His characters change as time passes - Crow from a destructive force to aid, and Dad learns to care for himself and his children, accepting grief but not letting it destroy them as a unit. The kids (David Evans, Leo Hart, Taighen O'Callaghan and Adam Pemberton at different performances) gradually rise from the background and, from acting out small acts of survival, learn to live in their new, mother-less world.
The vast stage designed by Jamie Vartan engulfs them with Will Duke's projections. This multimedia nature of the piece is at the core of Walsh's experimentation as he manages to convey suffocation and deep sadness through impeccably vivid visuals and an engrossing soundscape curated by Helen Atkinson.
Walsh plays with the void of the staging by pushing the props (and characters) to the sides at the beginning, just as the parent's death has done to the rest of their being. He places them in a permanent night, casting sharp shadows on the wall which increment the projected work in an eerie atmosphere that turns from nightmare to real life in the matter of seconds.

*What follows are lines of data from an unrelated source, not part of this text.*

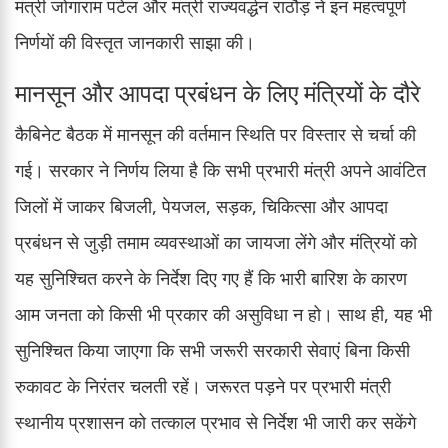
मंत्री जोगाराम पटेल और मंत्री राज्यवर्द्धन राठौड़ ने इन महत्वपूर्ण
निर्णयों की विस्तृत जानकारी साझा की।
मानसून और आपदा प्रबंधन के लिए मंत्रियों के दौरे
कैबिनेट बैठक में मानसून की वर्तमान स्थिति पर विस्तार से चर्चा की
गई। सरकार ने निर्णय लिया है कि सभी प्रभारी मंत्री अपने आवंटित
जिलों में जाकर बिजली, पेयजल, सड़क, चिकित्सा और आपदा
प्रबंधन से जुड़ी तमाम व्यवस्थाओं का जायजा लेंगे और मंत्रियों को
यह सुनिश्चित करने के निर्देश दिए गए हैं कि भारी बारिश के कारण
आम जनता को किसी भी प्रकार की असुविधा न हो। साथ ही, यह भी
सुनिश्चित किया जाएगा कि सभी जरूरी सरकारी सेवाएं बिना किसी
रुकावट के निरंतर चलती रहें। जरूरत पड़ने पर प्रभारी मंत्री
स्थानीय प्रशासन को तत्काल प्रभाव से निर्देश भी जारी कर सकेंगे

The director presents a sensory experience that tugs at the depths of human existence with a tale of overwhelming love severed by the unimaginable. Murphy is earnest in his melancholic and depressive state, the effects of his character's mental health showing directly with his kids' mismatched clothes and lack of proper food in the house.
As a whole, Grief is the Thing with Feathers introduces a story that honestly and simply tells the complexities of being forced to deal with sudden loss, exposing the rage attached to the process and revealing the stages of acceptance. Murphy's undeniable star power certainly comes second place to his mesmerising skills in this razor-sharp production.
Grief is the Thing with Feathers runs at Barbican Theatre until 13 April.